In the two decades between the collapse of the Siad Barre dictatorship in early 1991 and the inauguration of the current regime in late 2012, Somalia has seen no fewer than fifteen attempts by outsiders to install a central government. While the United States never formally severed relations with Somalia, neither did it officially recognize any entity as the country’s de jure government. The ambiguity of that policy gave considerable freedom for America to advance its security objectives and those of its allies without the constraint of a regime that was at best a notional sovereign.

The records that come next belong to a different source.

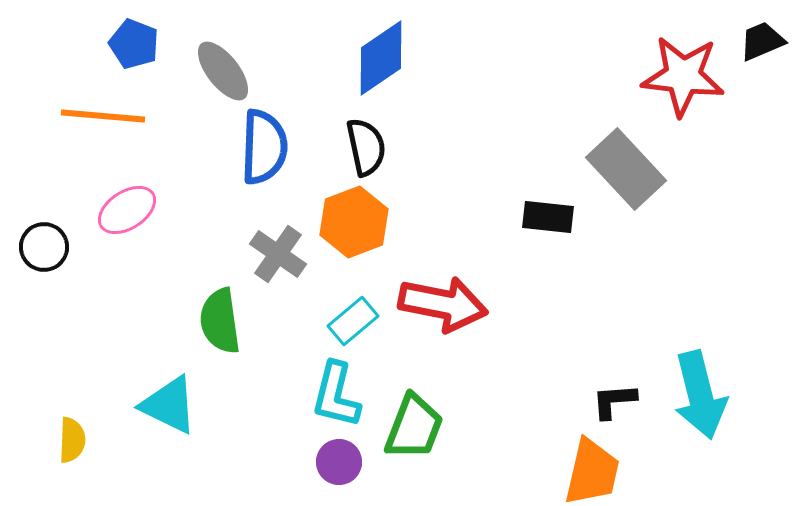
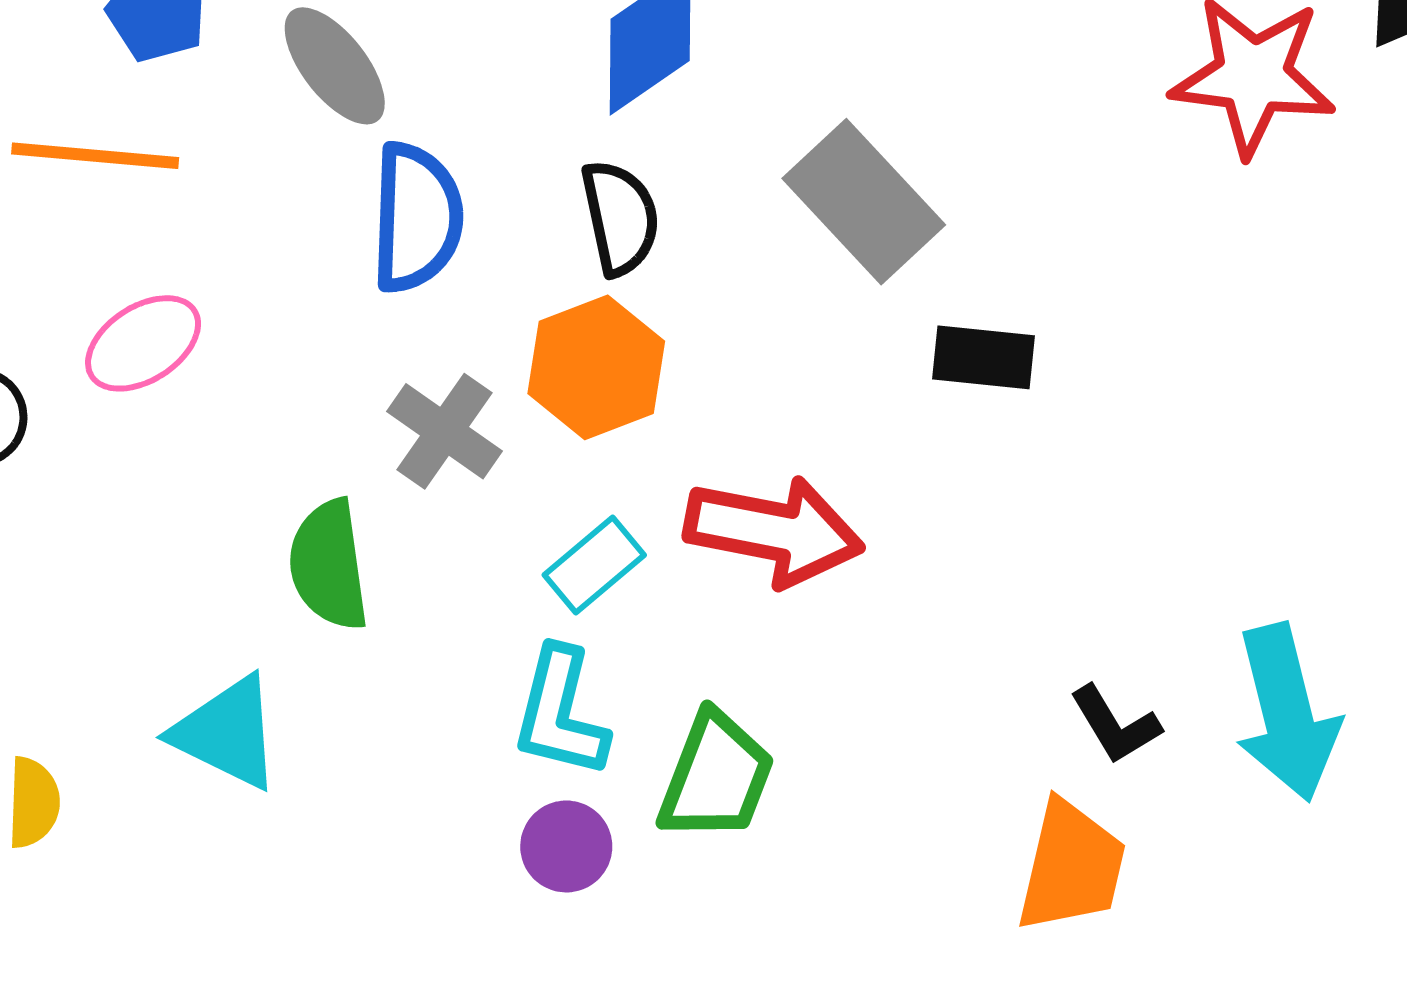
gray rectangle: (626, 169) -> (864, 202), moved
black L-shape: (614, 401) -> (1115, 725), turned -117

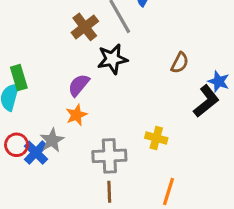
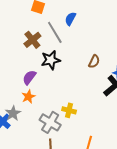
yellow cross: (156, 138) -> (69, 110), moved
gray cross: (109, 156) -> (50, 122), turned 35

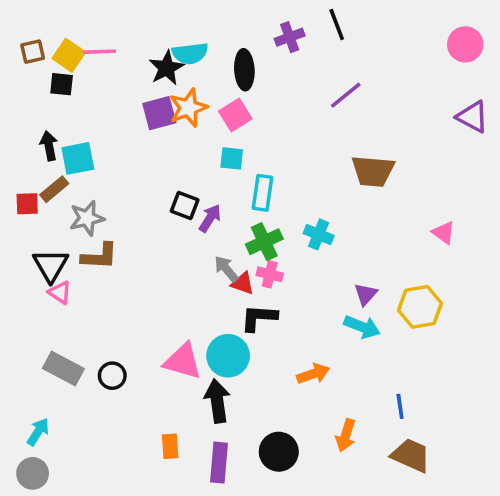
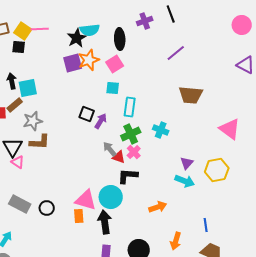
pink triangle: (443, 233) -> (230, 129), size x1.6
pink cross: (270, 274) -> (134, 152), turned 32
orange rectangle: (170, 446) -> (79, 216), moved

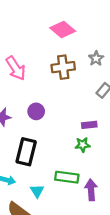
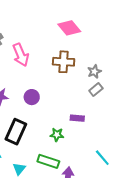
gray star: (96, 58) -> (94, 71), moved
green star: (83, 145) -> (57, 135), moved

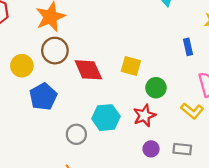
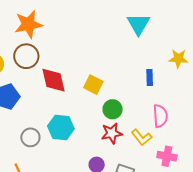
red star: (144, 116) -> (112, 133), moved

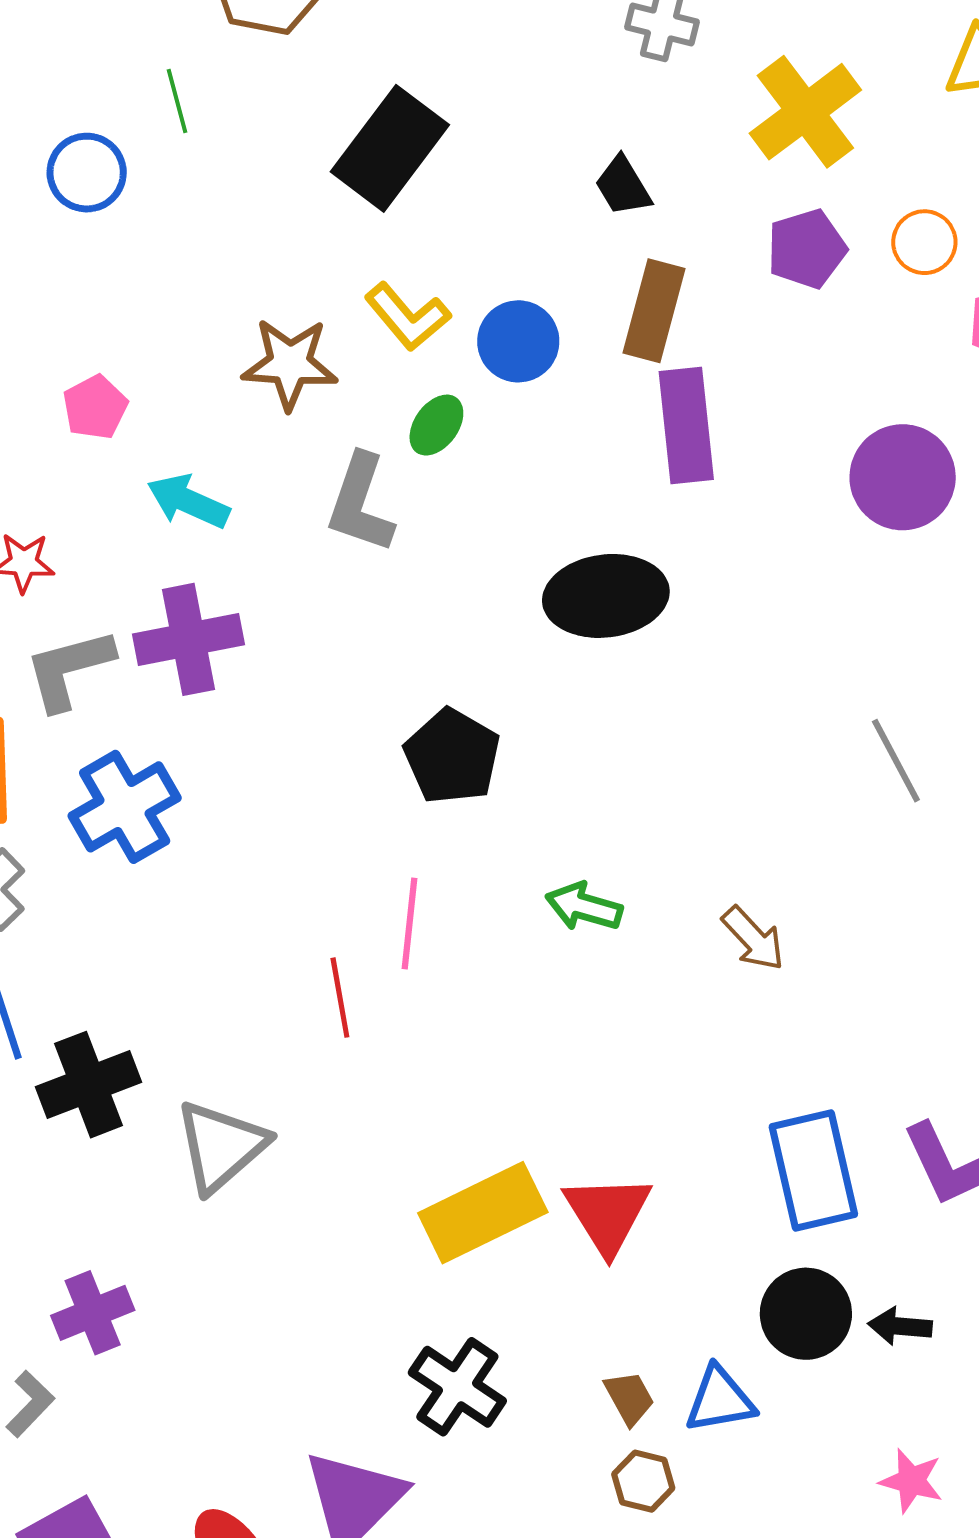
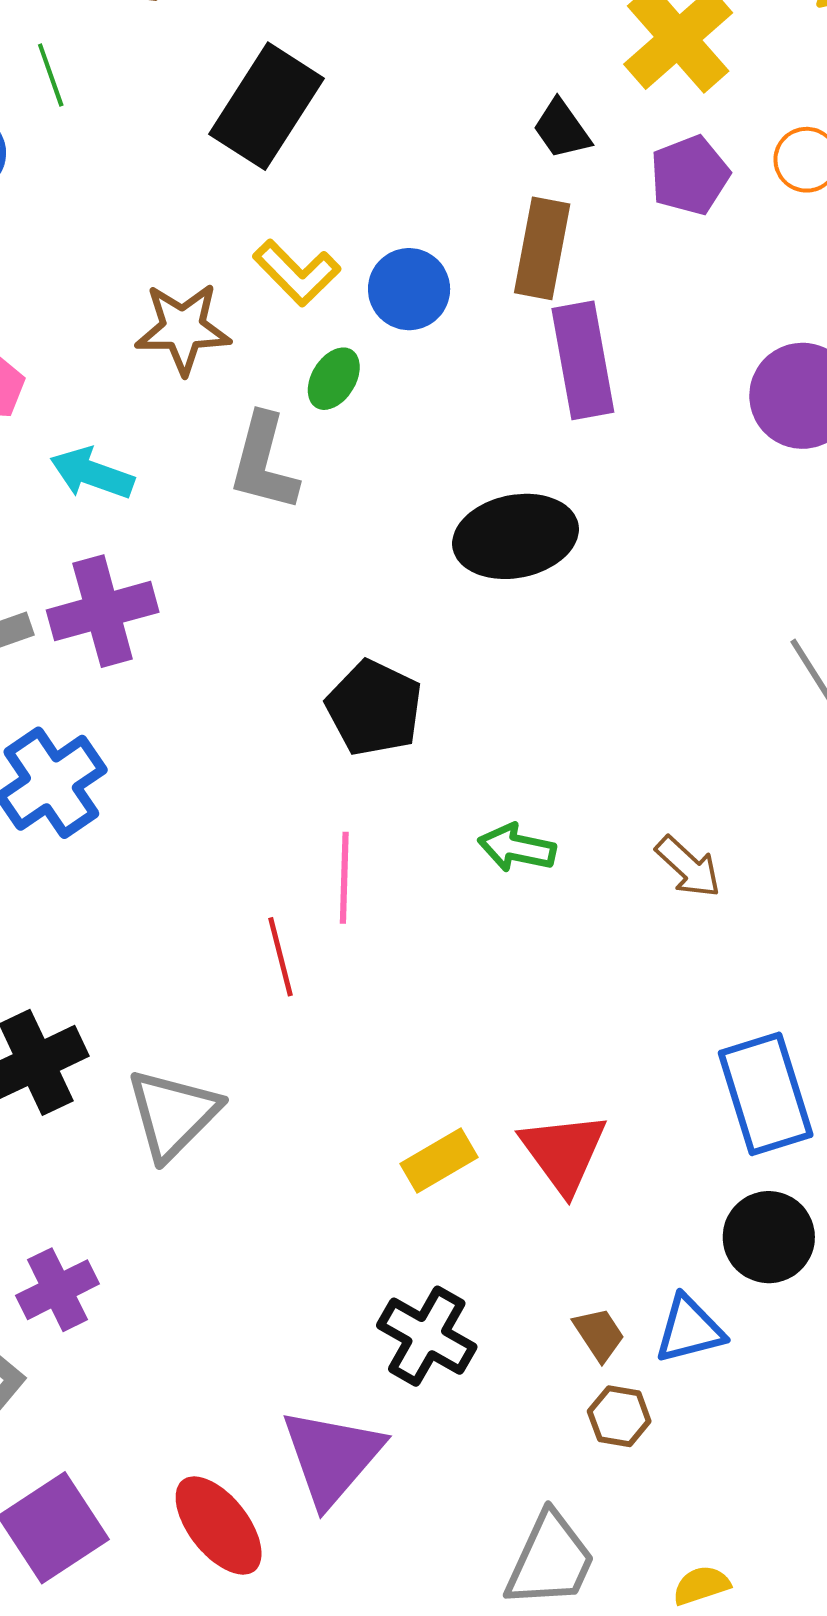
black trapezoid: (623, 186) -> (562, 129), moved
yellow rectangle: (483, 1213) -> (439, 1161), size x0.6

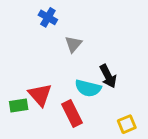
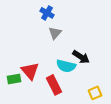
blue cross: (48, 17) -> (47, 13), moved
black arrow: (108, 76) -> (81, 57), turned -30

More than one year after the surprise decision to recognize the government, the US has opened no US diplomatic representation in Somalia, nor nominated even a non-resident chief of mission. In March last year, as Johnnie Carson ended his tenure as assistant secretary of state for African affairs, he singled out the “remarkable progress” in Somalia and South Sudan as the principal achievement of his four years in office. (South Sudan subsequently has seen the outbreak of a civil war that has left more tens of thousands dead since mid-December.) One cannot help but conclude that the recognition of the Somali government was largely political theater detached from reality. On the ground, the regime’s lack of popular legitimacy has undermined the progress made by the African Union Mission in Somalia (AMISOM) and others towards defeating the challenge of al-Shabaab once and for all.
It is high time that the US and other countries stop trying to pick winners and losers in Somalia’s internecine conflicts—not that they ever had much success in that endeavor—and let proven effectiveness and legitimacy that flows from really governing (as opposed to merely mimicking the external trappings of a state) determine who deserves to be recognized.
J. Peter Pham is director of the Atlantic Council’s Africa Center.